— Exercise details —
Please report how many lines of the following entries hold the word "Probeer", giving the number alone.

— Input material —
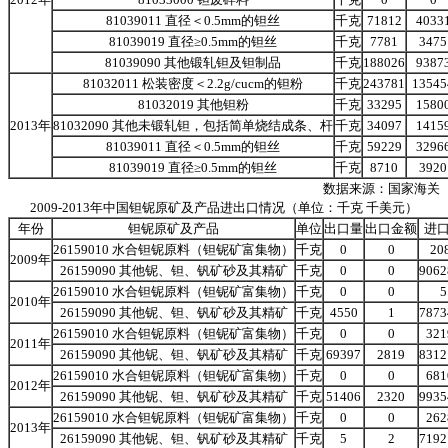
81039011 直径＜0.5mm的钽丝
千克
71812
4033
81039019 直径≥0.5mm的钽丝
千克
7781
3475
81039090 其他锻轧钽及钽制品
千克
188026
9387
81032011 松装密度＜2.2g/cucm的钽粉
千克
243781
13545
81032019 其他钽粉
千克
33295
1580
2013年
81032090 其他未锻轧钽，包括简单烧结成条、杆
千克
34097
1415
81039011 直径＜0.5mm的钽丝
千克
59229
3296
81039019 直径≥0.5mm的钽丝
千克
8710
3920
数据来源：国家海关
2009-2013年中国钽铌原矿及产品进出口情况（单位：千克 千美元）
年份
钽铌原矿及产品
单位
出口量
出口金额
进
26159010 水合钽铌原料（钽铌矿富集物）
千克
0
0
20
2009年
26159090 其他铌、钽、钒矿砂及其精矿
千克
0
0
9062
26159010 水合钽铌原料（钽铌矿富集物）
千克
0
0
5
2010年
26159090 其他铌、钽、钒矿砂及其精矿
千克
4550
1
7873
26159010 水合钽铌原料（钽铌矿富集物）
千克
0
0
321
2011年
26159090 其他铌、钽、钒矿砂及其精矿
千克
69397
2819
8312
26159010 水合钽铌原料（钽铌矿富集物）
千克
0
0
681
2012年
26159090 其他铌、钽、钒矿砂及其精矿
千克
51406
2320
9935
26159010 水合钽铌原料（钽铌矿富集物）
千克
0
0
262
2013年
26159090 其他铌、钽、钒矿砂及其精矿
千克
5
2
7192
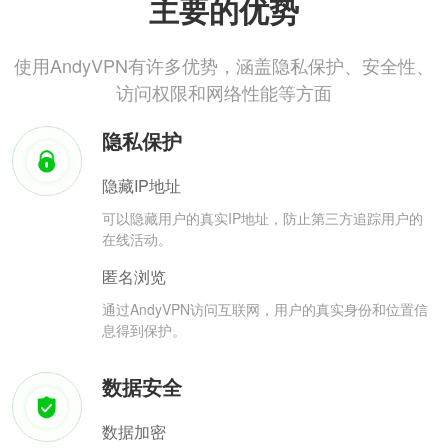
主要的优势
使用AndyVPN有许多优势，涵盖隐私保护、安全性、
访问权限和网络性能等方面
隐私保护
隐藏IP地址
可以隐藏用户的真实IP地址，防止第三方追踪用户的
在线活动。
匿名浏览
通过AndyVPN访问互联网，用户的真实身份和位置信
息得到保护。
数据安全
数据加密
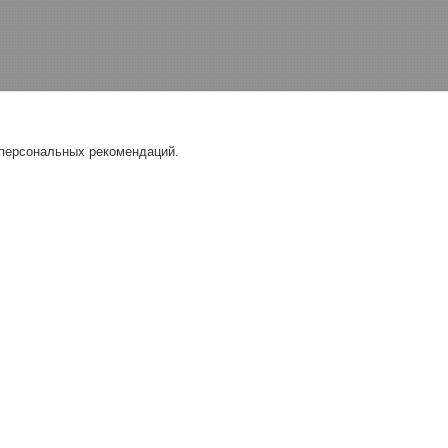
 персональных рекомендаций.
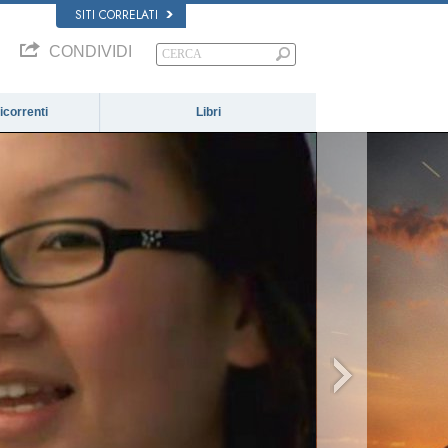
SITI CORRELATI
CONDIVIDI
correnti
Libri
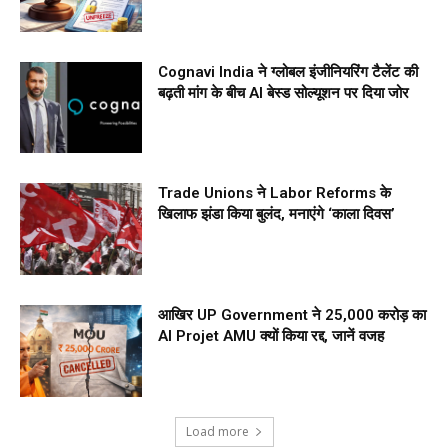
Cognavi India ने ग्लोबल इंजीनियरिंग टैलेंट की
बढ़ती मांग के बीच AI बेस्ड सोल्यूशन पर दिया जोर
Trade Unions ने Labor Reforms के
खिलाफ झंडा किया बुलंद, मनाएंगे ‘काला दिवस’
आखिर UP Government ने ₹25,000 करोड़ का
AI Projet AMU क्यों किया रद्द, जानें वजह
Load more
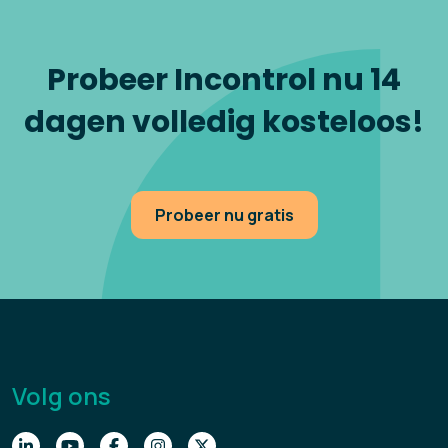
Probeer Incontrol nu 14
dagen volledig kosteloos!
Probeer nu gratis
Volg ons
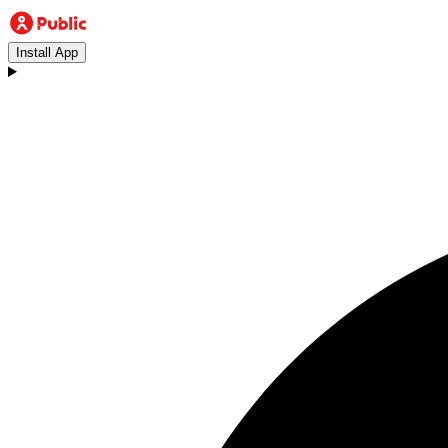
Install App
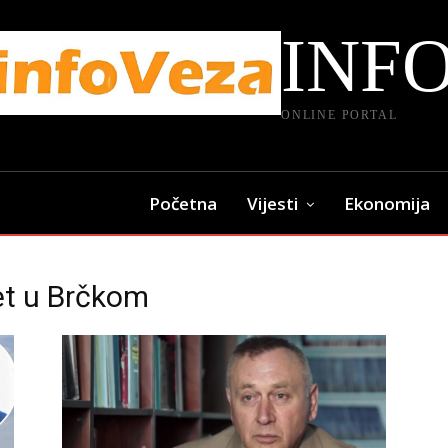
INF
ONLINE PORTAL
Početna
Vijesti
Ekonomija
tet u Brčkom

==

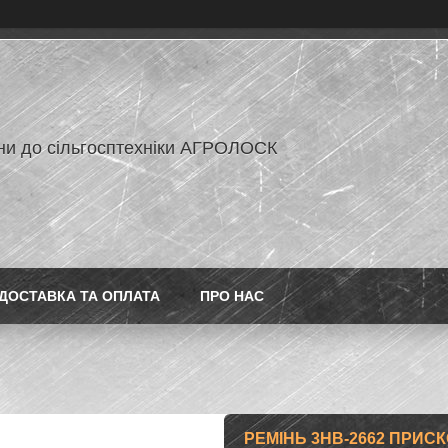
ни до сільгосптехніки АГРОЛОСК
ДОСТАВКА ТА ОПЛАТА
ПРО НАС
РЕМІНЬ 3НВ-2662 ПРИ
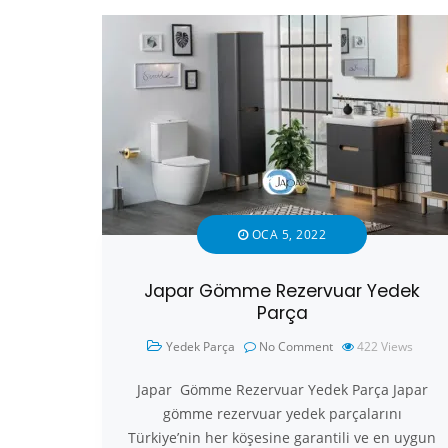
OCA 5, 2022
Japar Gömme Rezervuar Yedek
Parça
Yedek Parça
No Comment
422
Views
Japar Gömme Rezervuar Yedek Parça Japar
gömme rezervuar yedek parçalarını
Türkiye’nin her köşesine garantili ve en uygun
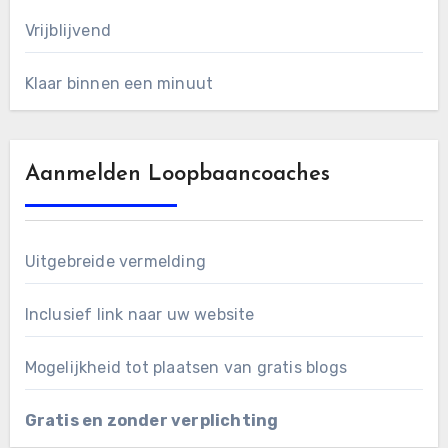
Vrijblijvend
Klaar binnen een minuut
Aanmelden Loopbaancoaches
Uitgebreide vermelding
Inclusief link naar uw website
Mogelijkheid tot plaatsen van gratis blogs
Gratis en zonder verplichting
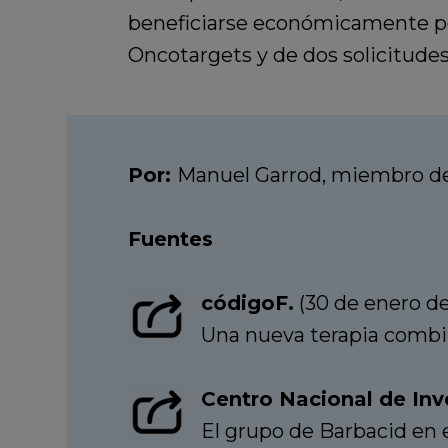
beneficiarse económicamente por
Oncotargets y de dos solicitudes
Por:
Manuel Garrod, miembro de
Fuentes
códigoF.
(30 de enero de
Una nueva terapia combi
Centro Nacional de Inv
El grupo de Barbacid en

— Result —
2